What is expected
Transcribe the following entries letter for letter, without the pictures.

===== Dataset records

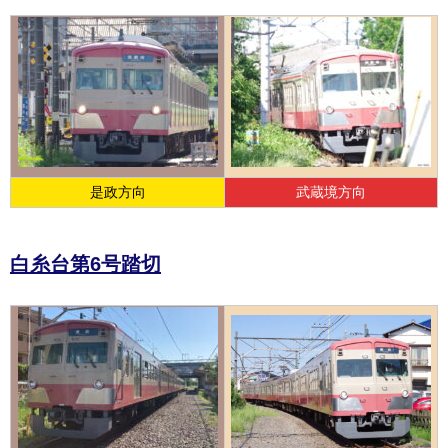
是政方向
武蔵境方向
白糸台第6号踏切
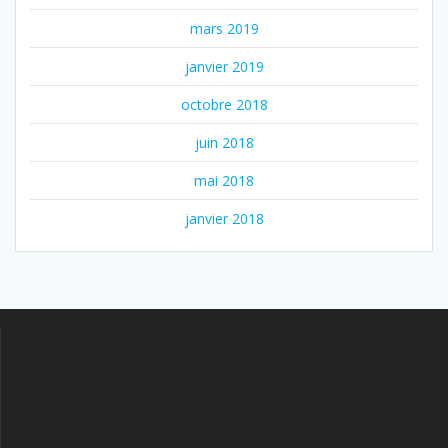
mars 2019
janvier 2019
octobre 2018
juin 2018
mai 2018
janvier 2018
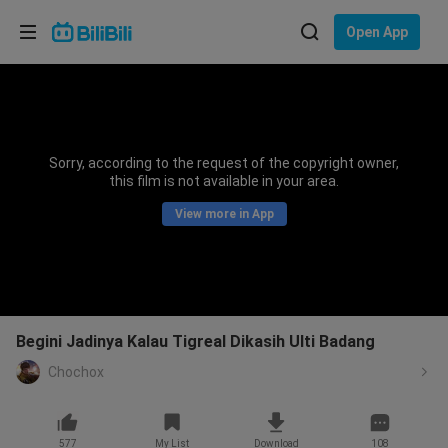
Choose your language
Open App
English
Language: English
ภาษาไทย
Sorry, according to the request of the copyright owner,
Sign
this film is not available in your area.
Tiếng Việt
In
View more in App
Bahasa Indonesia
Bahasa Melayu
Begini Jadinya Kalau Tigreal Dikasih Ulti Badang
Chochox
577
My List
Download
108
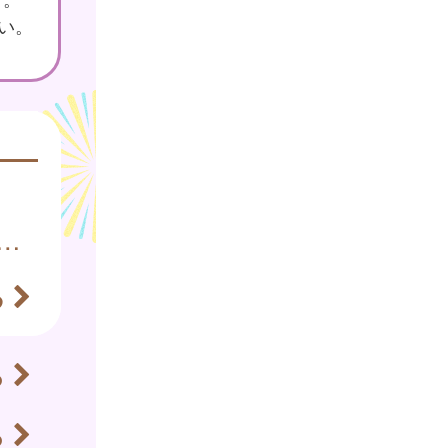
さい。
とご家族向け予防接種講座 申込受付中
る
ら
ら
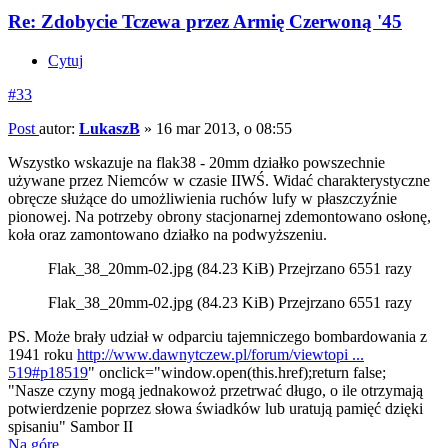
Re: Zdobycie Tczewa przez Armię Czerwoną '45
Cytuj
#33
Post
autor:
LukaszB
»
16 mar 2013, o 08:55
Wszystko wskazuje na flak38 - 20mm działko powszechnie
używane przez Niemców w czasie IIWŚ. Widać charakterystyczne
obręcze służące do umożliwienia ruchów lufy w płaszczyźnie
pionowej. Na potrzeby obrony stacjonarnej zdemontowano osłonę,
koła oraz zamontowano działko na podwyższeniu.
Flak_38_20mm-02.jpg (84.23 KiB) Przejrzano 6551 razy
Flak_38_20mm-02.jpg (84.23 KiB) Przejrzano 6551 razy
PS. Może brały udział w odparciu tajemniczego bombardowania z
1941 roku
http://www.dawnytczew.pl/forum/viewtopi ...
519#p18519
" onclick="window.open(this.href);return false;
"Nasze czyny mogą jednakowoż przetrwać długo, o ile otrzymają
potwierdzenie poprzez słowa świadków lub uratują pamięć dzięki
spisaniu" Sambor II
Na górę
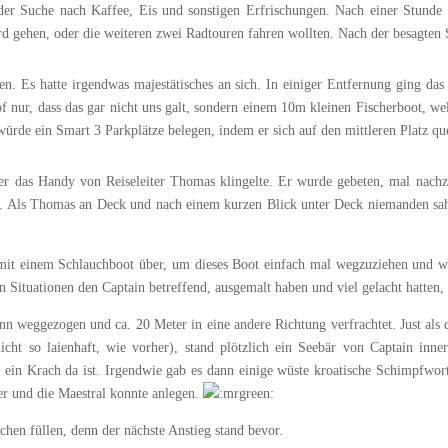
r Suche nach Kaffee, Eis und sonstigen Erfrischungen. Nach einer Stunde s
ard gehen, oder die weiteren zwei Radtouren fahren wollten. Nach der besagten 
n. Es hatte irgendwas majestätisches an sich. In einiger Entfernung ging da
nur, dass das gar nicht uns galt, sondern einem 10m kleinen Fischerboot, welc
würde ein Smart 3 Parkplätze belegen, indem er sich auf den mittleren Platz que
äter das Handy von Reiseleiter Thomas klingelte. Er wurde gebeten, mal nach
. Als Thomas an Deck und nach einem kurzen Blick unter Deck niemanden sah,
 mit einem Schlauchboot über, um dieses Boot einfach mal wegzuziehen und w
n Situationen den Captain betreffend, ausgemalt haben und viel gelacht hatten
nn weggezogen und ca. 20 Meter in eine andere Richtung verfrachtet. Just als 
icht so laienhaft, wie vorher), stand plötzlich ein Seebär von Captain inn
r ein Krach da ist. Irgendwie gab es dann einige wüste kroatische Schimpfwor
er und die Maestral konnte anlegen.
chen füllen, denn der nächste Anstieg stand bevor.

==========

Answer box
是政方向
武蔵境方向
白糸台第6号踏切
mars 2019
janvier 2019
octobre 2018
juin 2018
mai 2018
janvier 2018
Choose your language
Open App
English
Language: English
ภาษาไทย
Sorry, according to the request of the copyright owner,
Sign
this film is not available in your area.
Tiếng Việt
In
View more in App
Bahasa Indonesia
Bahasa Melayu
Begini Jadinya Kalau Tigreal Dikasih Ulti Badang
Chochox
577
My List
Download
108
さい。
とご家族向け予防接種講座 申込受付中
る
ら
ら
Re: Zdobycie Tczewa przez Armię Czerwoną '45
Cytuj
#33
Post
autor:
LukaszB
»
16 mar 2013, o 08:55
Wszystko wskazuje na flak38 - 20mm działko powszechnie
używane przez Niemców w czasie IIWŚ. Widać charakterystyczne
obręcze służące do umożliwienia ruchów lufy w płaszczyźnie
pionowej. Na potrzeby obrony stacjonarnej zdemontowano osłonę,
koła oraz zamontowano działko na podwyższeniu.
Flak_38_20mm-02.jpg (84.23 KiB) Przejrzano 6551 razy
Flak_38_20mm-02.jpg (84.23 KiB) Przejrzano 6551 razy
PS. Może brały udział w odparciu tajemniczego bombardowania z
1941 roku
http://www.dawnytczew.pl/forum/viewtopi ...
519#p18519
" onclick="window.open(this.href);return false;
"Nasze czyny mogą jednakowoż przetrwać długo, o ile otrzymają
potwierdzenie poprzez słowa świadków lub uratują pamięć dzięki
spisaniu" Sambor II
Na górę
r Suche nach Kaffee, Eis und sonstigen Erfrischungen. Nach einer Stunde s
ard gehen, oder die weiteren zwei Radtouren fahren wollten. Nach der besagten 
n. Es hatte irgendwas majestätisches an sich. In einiger Entfernung ging da
nur, dass das gar nicht uns galt, sondern einem 10m kleinen Fischerboot, welc
würde ein Smart 3 Parkplätze belegen, indem er sich auf den mittleren Platz que
äter das Handy von Reiseleiter Thomas klingelte. Er wurde gebeten, mal nach
. Als Thomas an Deck und nach einem kurzen Blick unter Deck niemanden sah,
 mit einem Schlauchboot über, um dieses Boot einfach mal wegzuziehen und w
n Situationen den Captain betreffend, ausgemalt haben und viel gelacht hatten
nn weggezogen und ca. 20 Meter in eine andere Richtung verfrachtet. Just als 
icht so laienhaft, wie vorher), stand plötzlich ein Seebär von Captain inn
r ein Krach da ist. Irgendwie gab es dann einige wüste kroatische Schimpfwor
er und die Maestral konnte anlegen.
chen füllen, denn der nächste Anstieg stand bevor.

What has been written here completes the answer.